At hearing the applicant and his representative acknowledged the effect of the court’s decision in CBW20 and agreed that the Tribunal has no power to substantively review the applicant’s claims. They advised that the Department was still processing the 2017 TPV application and they were hopeful it would be further progressed after the Tribunal had made the decision in the current review.

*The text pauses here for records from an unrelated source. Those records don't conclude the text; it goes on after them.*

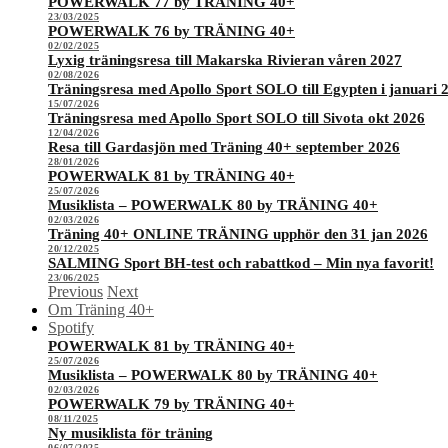
POWERWALK 77 by TRÄNING 40+
23/03/2025
POWERWALK 76 by TRÄNING 40+
02/02/2025
Lyxig träningsresa till Makarska Rivieran våren 2027
02/08/2026
Träningsresa med Apollo Sport SOLO till Egypten i januari 
15/07/2026
Träningsresa med Apollo Sport SOLO till Sivota okt 2026
12/04/2026
Resa till Gardasjön med Träning 40+ september 2026
28/01/2026
POWERWALK 81 by TRÄNING 40+
25/07/2026
Musiklista – POWERWALK 80 by TRÄNING 40+
02/03/2026
Träning 40+ ONLINE TRÄNING upphör den 31 jan 2026
20/12/2025
SALMING Sport BH-test och rabattkod – Min nya favorit!
23/06/2025
Previous
Next
Om Träning 40+
Spotify
POWERWALK 81 by TRÄNING 40+
25/07/2026
Musiklista – POWERWALK 80 by TRÄNING 40+
02/03/2026
POWERWALK 79 by TRÄNING 40+
08/11/2025
Ny musiklista för träning
06/07/2025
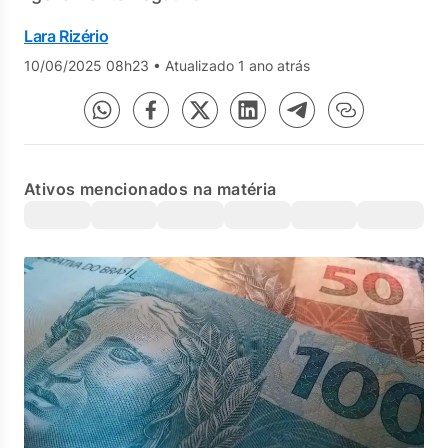
Lara Rizério
10/06/2025 08h23
•
Atualizado 1 ano atrás
Ativos mencionados na matéria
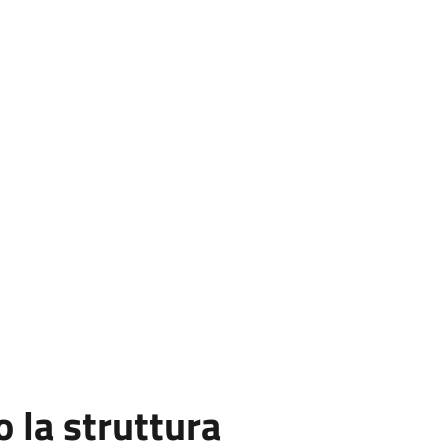
la struttura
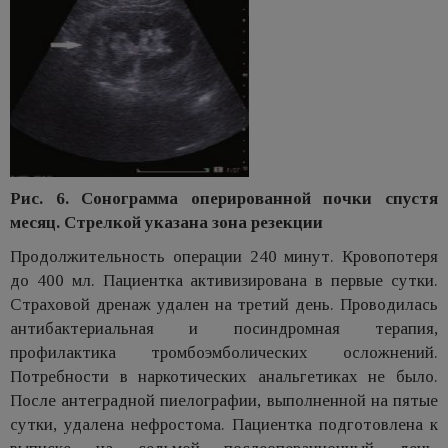
Рис. 6. Сонограмма оперированной почки спустя
месяц. Стрелкой указана зона резекции
Продолжительность операции 240 минут. Кровопотеря
до 400 мл. Пациентка активизирована в первые сутки.
Страховой дренаж удален на третий день. Проводилась
антибактериальная и посиндромная терапия,
профилактика тромбоэмболических осложнений.
Потребности в наркотических анальгетиках не было.
После антеградной пиелографии, выполненной на пятые
сутки, удалена нефростома. Пациентка подготовлена к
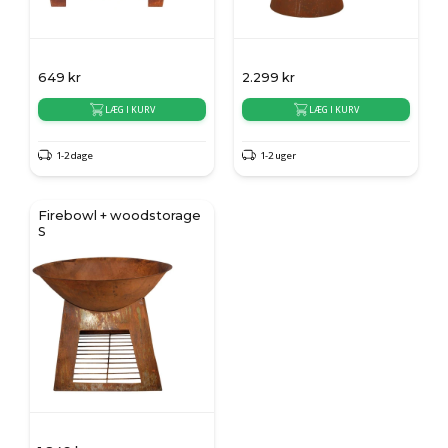
649
kr
2.299
kr
LÆG I KURV
LÆG I KURV
1-2 dage
1-2 uger
Firebowl + woodstorage
S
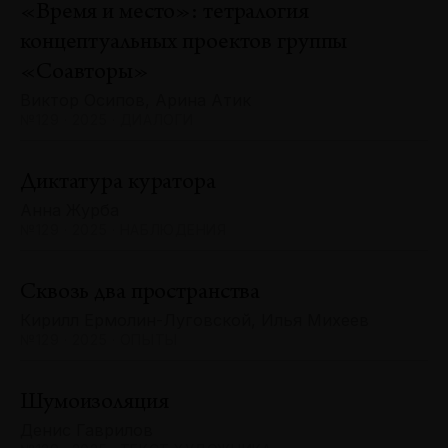
«Время и место»: тетралогия
концептуальных проектов группы
«Соавторы»
Виктор Осипов, Арина Атик
№129 · 2025 · ДИАЛОГИ
Диктатура куратора
Анна Журба
№129 · 2025 · НАБЛЮДЕНИЯ
Сквозь два пространства
Кирилл Ермолин-Луговской, Илья Михеев
№129 · 2025 · ОПЫТЫ
Шумоизоляция
Денис Гаврилов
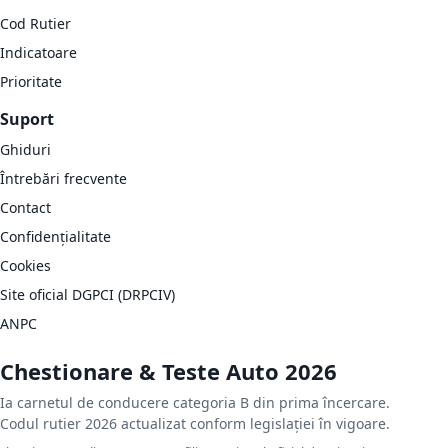
Cod Rutier
Indicatoare
Prioritate
Suport
Ghiduri
Întrebări frecvente
Contact
Confidențialitate
Cookies
Site oficial DGPCI (DRPCIV)
ANPC
Chestionare & Teste Auto 2026
Ia carnetul de conducere categoria B din prima încercare.
Codul rutier 2026 actualizat conform legislației în vigoare.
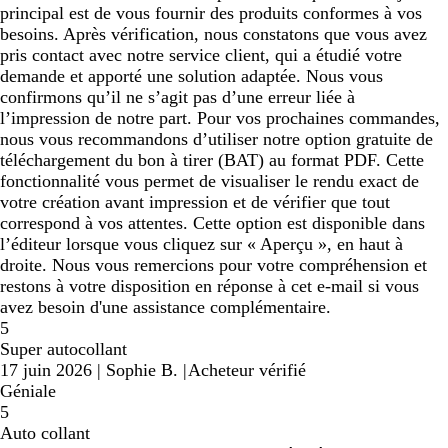
principal est de vous fournir des produits conformes à vos
besoins. Après vérification, nous constatons que vous avez
pris contact avec notre service client, qui a étudié votre
demande et apporté une solution adaptée. Nous vous
confirmons qu’il ne s’agit pas d’une erreur liée à
l’impression de notre part. Pour vos prochaines commandes,
nous vous recommandons d’utiliser notre option gratuite de
téléchargement du bon à tirer (BAT) au format PDF. Cette
fonctionnalité vous permet de visualiser le rendu exact de
votre création avant impression et de vérifier que tout
correspond à vos attentes. Cette option est disponible dans
l’éditeur lorsque vous cliquez sur « Aperçu », en haut à
droite. Nous vous remercions pour votre compréhension et
restons à votre disposition en réponse à cet e-mail si vous
avez besoin d'une assistance complémentaire.
5
Super autocollant
17 juin 2026
|
Sophie B.
|
Acheteur vérifié
Géniale
5
Auto collant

Validity of the SHEV application
Item 1404 of the Regulations sets out the requirements for a valid SHEV application. Relevantly, item 1404(3)(f) prescribes the circumstances that must exist as follows:
(f) Either:
(i) the applicant has not made a valid application for a Temporary Protection (Class XD) visa (a TPV); or
(ii) the applicant has made a valid application for a TPV, and the TPV application has been refused (whether or not it has been finally determined) or withdrawn; or
(iii) a TPV has been granted to the applicant; or
(iv) the application for the Safe Haven Enterprise (Class XE) visa is made at the same time as an application for a TPV.
Note 1: A person to whom subparagraph (ii) applies, whose TPV application has been refused, is prevented by section 48A of the Act from making the Safe Haven Enterprise visa application unless the Minister has made a determination in relation to the person under section 48B of the Act.
Note 2: If subparagraph (iv) applies, the TPV application will be invalid: see paragraph 1403(3)(f).
In this case the applicant made a valid application for a TPV on 6 March 2017. There is no dispute that it had not been granted, refused or withdrawn at the time the SHEV application was made on 31 August 2020. As such the circumstances prescribed in item 1404(3)(f)(ii),(iii) and (iv) for the making of a valid SHEV application are not met.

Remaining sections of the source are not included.